3. Toelichting van het Cassatie-arrest
Het arrest van het Hof van Cassatie van 25 april 2025 betrof een concreet geval waarin een vader in juni 2018 vier onroerende goederen inbracht in het toegevoegd intern gemeenschappelijk vermogen met zijn echtgenote. Negen maanden later, in maart 2019, schonken beide echtgenoten de blote eigendom van deze goederen aan hun twee dochters. Vlabel paste de antimisbruikbepaling toe en berekende de schenkbelasting alsof alleen de vader had geschonken, wat resulteerde in een aanslag van 126.000 euro in plaats van de 54.000 euro die verschuldigd zou zijn geweest zonder toepassing van de antimisbruikbepaling.

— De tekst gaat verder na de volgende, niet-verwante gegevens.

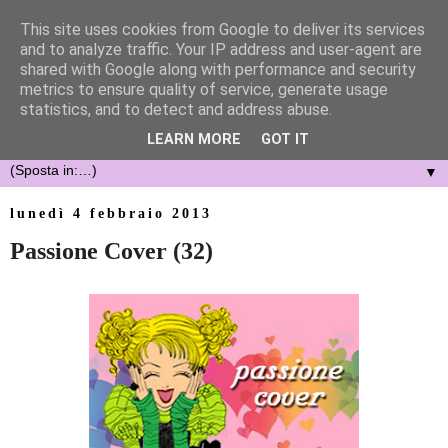
This site uses cookies from Google to deliver its services
and to analyze traffic. Your IP address and user-agent are
shared with Google along with performance and security
metrics to ensure quality of service, generate usage
statistics, and to detect and address abuse.
LEARN MORE
GOT IT
▼
lunedì 4 febbraio 2013
Passione Cover (32)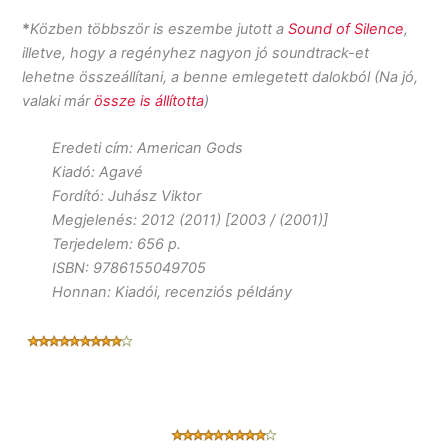
*
Közben többször is eszembe jutott a
Sound of Silence
,
illetve, hogy a regényhez nagyon jó soundtrack-et
lehetne összeállítani, a benne emlegetett dalokból (Na jó,
valaki már
össze is állította
)
Eredeti cím: American Gods
Kiadó: Agavé
Fordító: Juhász Viktor
Megjelenés: 2012 (2011) [2003 / (2001)]
Terjedelem: 656 p.
ISBN: 9786155049705
Honnan: Kiadói, recenziós példány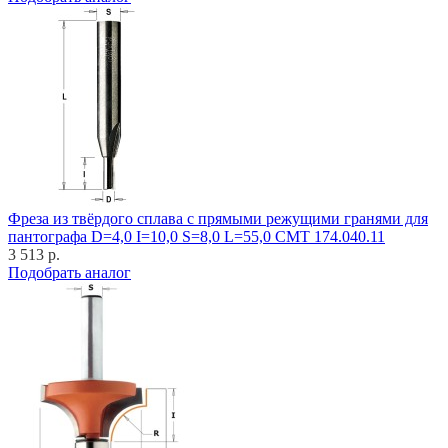
Фреза из твёрдого сплава с прямыми режущими гранями для
пантографа D=4,0 I=10,0 S=8,0 L=55,0 CMT 174.040.11
3 513 р.
Подобрать аналог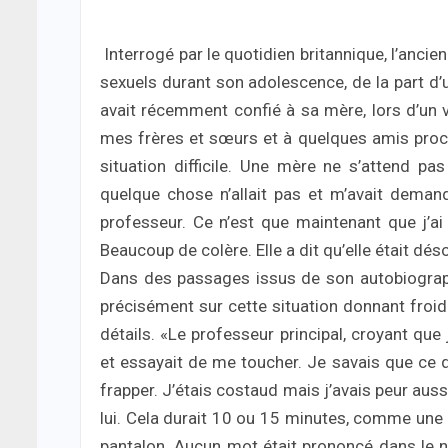
Interrogé par le quotidien britannique, l’ancie
sexuels durant son adolescence, de la part d’un
avait récemment confié à sa mère, lors d’un 
mes frères et sœurs et à quelques amis proche
situation difficile. Une mère ne s’attend pa
quelque chose n’allait pas et m’avait dema
professeur. Ce n’est que maintenant que j’ai 
Beaucoup de colère. Elle a dit qu’elle était dés
Dans des passages issus de son autobiographie 
précisément sur cette situation donnant froid
détails. «Le professeur principal, croyant que
et essayait de me toucher. Je savais que ce qu’
frapper. J’étais costaud mais j’avais peur aus
lui. Cela durait 10 ou 15 minutes, comme une b
pantalon. Aucun mot était prononcé dans le noi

Ten eerste oordeelt het Hof dat voor de vereiste eenheid van bedoeling tussen de verschillende rechtshandelingen het niet nodig is dat de belastingplichtige, in dit geval de begiftigde, aan alle rechtshandelingen heeft meegewerkt. Het volstaat volgens het Hof dat er sprake is van een geheel van rechtshandelingen dat één verrichting tot stand brengt. Dit betekent concreet dat de kinderen kunnen worden geconfronteerd met fiscaal misbruik, ook al hadden zij geen enkele inspraak in de beslissing van hun ouders om het huwelijkscontract te wijzigen.
Dit standpunt van het Hof roept fundamentele vragen op. Deze interpretatie is voor registratiebelastingen niet zo evident. Bij schenkbelasting zijn de kinderen als begiftigden de belastingplichtigen, maar zij hebben juridisch geen enkele mogelijkheid om tussen te komen in de wijziging van het huwelijkscontract van hun ouders. Dit is immers een exclusieve bevoegdheid van de echtgenoten. Het is moeilijk te rechtvaardigen dat kinderen “gestraft” worden voor handelingen waaraan zij niet hebben meegewerkt en waarop zij geen enkele invloed hadden. Bovendien creëert dit een onmogelijke situatie voor het tegenbewijs: hoe kunnen kinderen aantonen dat hun ouders niet-fiscale motieven hadden voor de inbreng in de huwgemeenschap?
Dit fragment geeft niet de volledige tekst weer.